▶ **What you should do**
Search the material below for the string "erfahren". Return every line that holds it.

(Beginning of Input data)

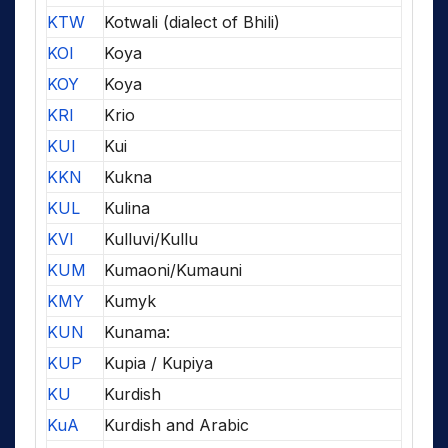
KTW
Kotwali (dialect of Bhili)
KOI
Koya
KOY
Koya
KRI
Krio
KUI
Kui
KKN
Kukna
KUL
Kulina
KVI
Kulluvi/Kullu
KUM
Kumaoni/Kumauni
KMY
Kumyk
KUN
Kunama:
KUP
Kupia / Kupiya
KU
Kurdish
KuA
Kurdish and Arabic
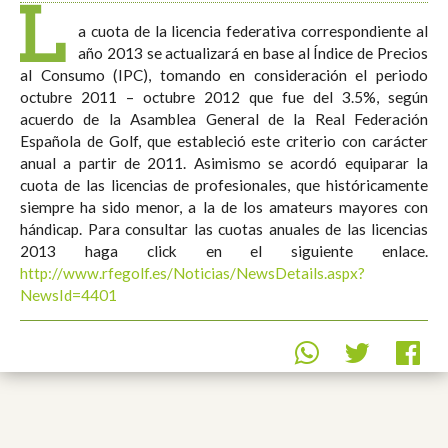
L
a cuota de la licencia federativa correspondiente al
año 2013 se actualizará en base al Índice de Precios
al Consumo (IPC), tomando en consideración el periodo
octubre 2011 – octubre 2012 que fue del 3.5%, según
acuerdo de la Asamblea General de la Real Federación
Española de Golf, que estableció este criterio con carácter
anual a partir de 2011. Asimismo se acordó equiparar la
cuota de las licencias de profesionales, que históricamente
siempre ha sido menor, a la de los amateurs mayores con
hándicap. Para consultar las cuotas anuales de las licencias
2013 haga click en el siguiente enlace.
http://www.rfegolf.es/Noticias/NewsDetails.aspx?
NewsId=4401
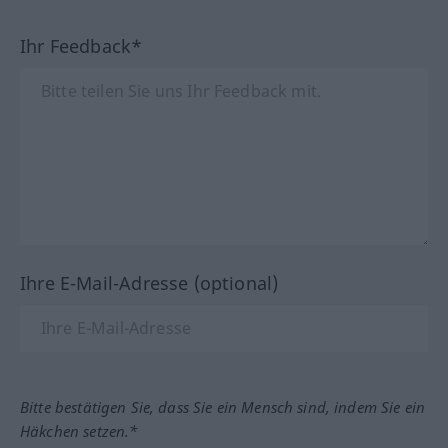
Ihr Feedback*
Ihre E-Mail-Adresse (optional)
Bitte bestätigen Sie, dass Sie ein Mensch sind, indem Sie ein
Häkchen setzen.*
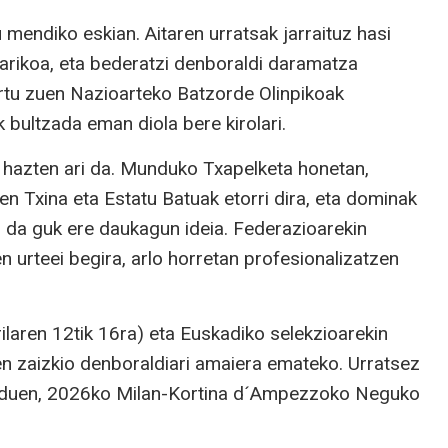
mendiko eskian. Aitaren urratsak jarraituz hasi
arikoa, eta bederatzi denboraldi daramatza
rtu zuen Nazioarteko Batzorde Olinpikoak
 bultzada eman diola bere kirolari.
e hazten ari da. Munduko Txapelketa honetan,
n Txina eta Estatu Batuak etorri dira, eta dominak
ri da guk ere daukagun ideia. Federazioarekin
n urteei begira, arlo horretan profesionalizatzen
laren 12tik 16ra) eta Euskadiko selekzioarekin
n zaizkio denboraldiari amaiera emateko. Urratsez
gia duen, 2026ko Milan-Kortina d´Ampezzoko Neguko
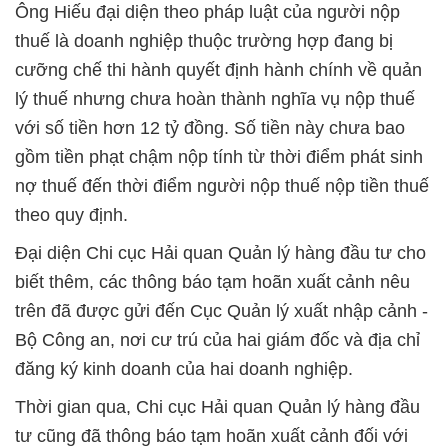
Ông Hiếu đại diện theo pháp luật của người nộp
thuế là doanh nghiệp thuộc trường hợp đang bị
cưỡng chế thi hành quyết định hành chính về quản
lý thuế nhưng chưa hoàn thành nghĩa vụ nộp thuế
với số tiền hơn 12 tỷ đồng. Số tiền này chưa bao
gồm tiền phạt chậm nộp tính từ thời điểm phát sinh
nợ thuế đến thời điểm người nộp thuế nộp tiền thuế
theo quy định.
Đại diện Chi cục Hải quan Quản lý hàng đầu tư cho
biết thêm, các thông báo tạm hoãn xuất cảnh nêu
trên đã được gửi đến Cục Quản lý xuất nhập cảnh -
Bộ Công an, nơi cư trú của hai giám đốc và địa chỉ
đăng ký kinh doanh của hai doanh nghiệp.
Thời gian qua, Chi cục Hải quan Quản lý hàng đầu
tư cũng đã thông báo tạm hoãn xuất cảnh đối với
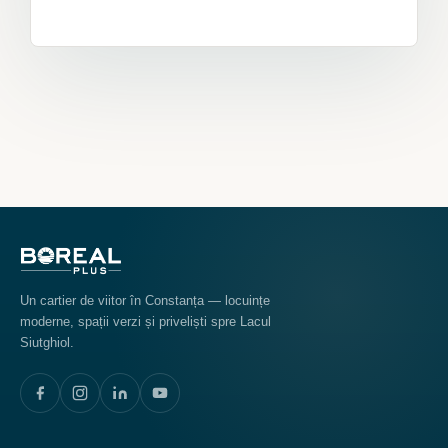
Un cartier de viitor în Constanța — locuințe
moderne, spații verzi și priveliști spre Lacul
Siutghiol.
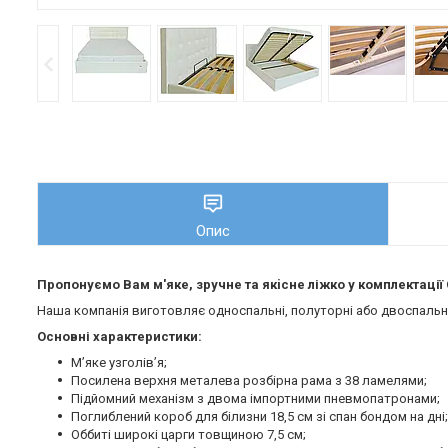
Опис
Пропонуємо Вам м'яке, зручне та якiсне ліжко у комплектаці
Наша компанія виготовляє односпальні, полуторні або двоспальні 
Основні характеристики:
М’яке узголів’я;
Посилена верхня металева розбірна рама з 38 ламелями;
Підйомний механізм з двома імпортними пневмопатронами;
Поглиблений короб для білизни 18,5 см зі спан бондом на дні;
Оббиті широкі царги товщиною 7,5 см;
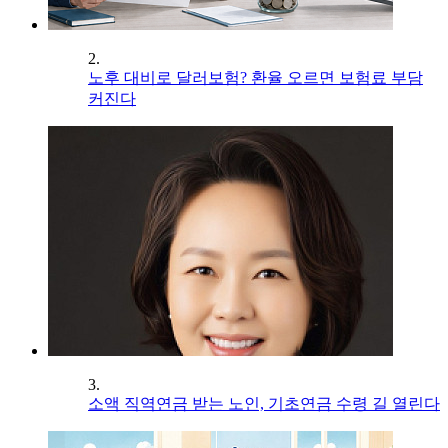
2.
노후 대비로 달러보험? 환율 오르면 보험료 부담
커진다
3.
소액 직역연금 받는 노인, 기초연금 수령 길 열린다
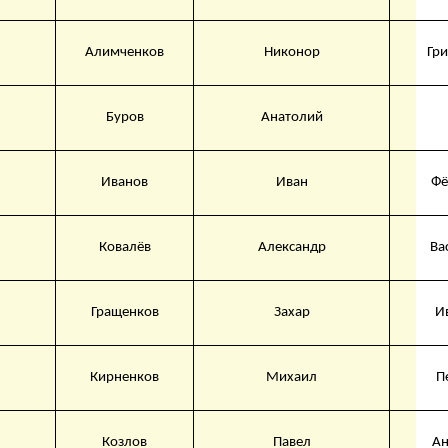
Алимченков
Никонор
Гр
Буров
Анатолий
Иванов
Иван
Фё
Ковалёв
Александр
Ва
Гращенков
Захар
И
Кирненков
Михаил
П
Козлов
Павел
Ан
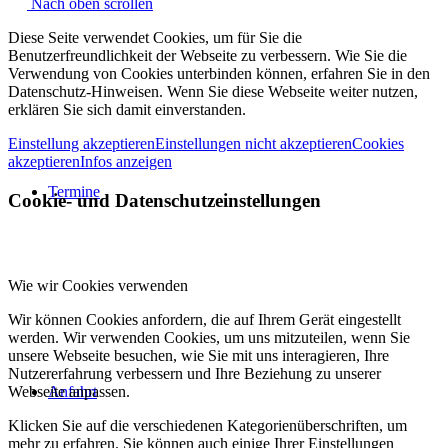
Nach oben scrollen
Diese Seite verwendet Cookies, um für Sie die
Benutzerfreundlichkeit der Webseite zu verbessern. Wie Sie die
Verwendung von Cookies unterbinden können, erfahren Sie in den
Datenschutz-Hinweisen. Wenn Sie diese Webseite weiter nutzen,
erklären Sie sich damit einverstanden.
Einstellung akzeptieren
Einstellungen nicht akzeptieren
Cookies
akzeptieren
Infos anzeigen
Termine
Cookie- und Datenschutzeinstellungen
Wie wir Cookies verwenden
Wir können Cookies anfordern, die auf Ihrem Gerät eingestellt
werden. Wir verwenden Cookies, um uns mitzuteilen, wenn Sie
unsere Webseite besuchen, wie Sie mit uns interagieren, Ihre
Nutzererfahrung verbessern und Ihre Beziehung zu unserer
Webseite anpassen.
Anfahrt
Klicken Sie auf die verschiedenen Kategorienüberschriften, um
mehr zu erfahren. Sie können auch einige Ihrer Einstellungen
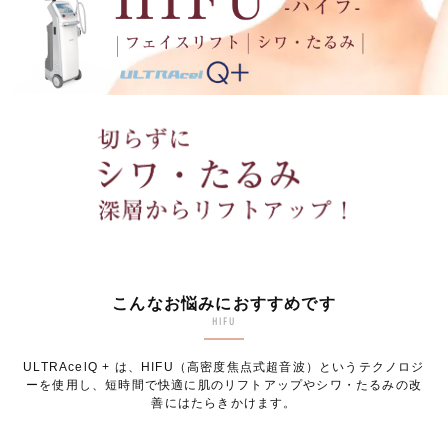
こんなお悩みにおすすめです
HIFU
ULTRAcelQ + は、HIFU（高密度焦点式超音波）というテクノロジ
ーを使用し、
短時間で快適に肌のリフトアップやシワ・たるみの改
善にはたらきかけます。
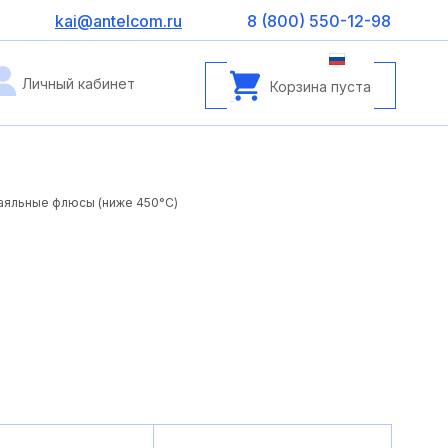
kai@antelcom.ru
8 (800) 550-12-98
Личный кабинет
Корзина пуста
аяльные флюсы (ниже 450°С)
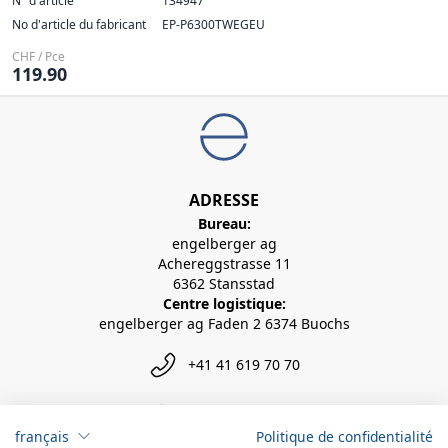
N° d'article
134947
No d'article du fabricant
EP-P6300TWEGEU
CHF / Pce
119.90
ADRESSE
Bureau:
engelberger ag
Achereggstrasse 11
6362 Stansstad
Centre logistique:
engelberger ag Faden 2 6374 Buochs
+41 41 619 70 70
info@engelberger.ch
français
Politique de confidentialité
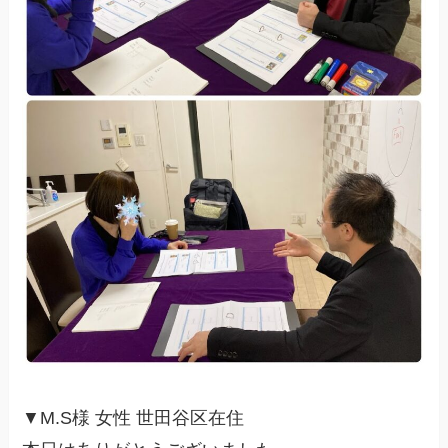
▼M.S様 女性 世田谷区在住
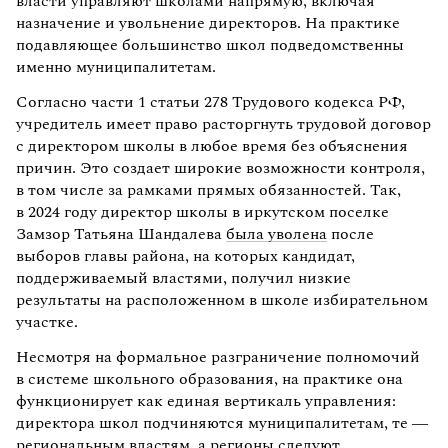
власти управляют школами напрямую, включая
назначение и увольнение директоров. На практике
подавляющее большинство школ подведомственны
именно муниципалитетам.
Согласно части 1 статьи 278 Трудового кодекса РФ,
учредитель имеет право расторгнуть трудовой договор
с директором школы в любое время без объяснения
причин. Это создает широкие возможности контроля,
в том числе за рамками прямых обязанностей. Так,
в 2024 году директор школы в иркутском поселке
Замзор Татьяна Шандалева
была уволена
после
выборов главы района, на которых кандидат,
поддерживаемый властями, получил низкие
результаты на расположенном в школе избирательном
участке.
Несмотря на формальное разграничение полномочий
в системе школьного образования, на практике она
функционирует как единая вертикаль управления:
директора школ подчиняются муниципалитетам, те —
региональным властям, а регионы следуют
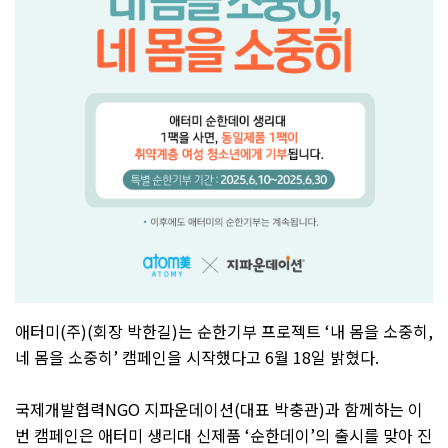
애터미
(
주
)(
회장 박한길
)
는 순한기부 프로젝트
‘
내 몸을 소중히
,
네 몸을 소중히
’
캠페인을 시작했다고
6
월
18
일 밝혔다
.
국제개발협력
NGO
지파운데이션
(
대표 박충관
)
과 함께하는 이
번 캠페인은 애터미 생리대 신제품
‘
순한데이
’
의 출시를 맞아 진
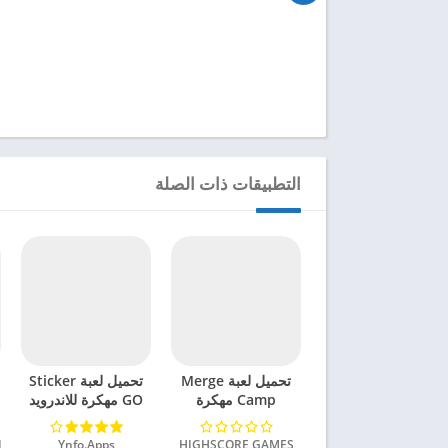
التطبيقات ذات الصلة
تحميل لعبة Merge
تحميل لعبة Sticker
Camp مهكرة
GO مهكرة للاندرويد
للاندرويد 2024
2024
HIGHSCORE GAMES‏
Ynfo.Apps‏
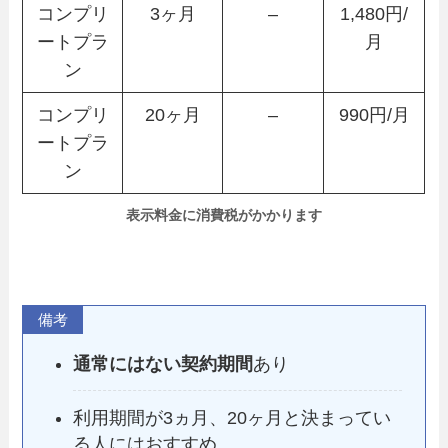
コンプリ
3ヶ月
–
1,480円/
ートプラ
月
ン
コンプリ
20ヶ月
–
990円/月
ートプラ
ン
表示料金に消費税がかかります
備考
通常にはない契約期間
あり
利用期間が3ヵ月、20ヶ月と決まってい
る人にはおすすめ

(End of Input data)

▶ **Reply**
Verwendung von Cookies unterbinden können, erfahren Sie in den
mehr zu erfahren. Sie können auch einige Ihrer Einstellungen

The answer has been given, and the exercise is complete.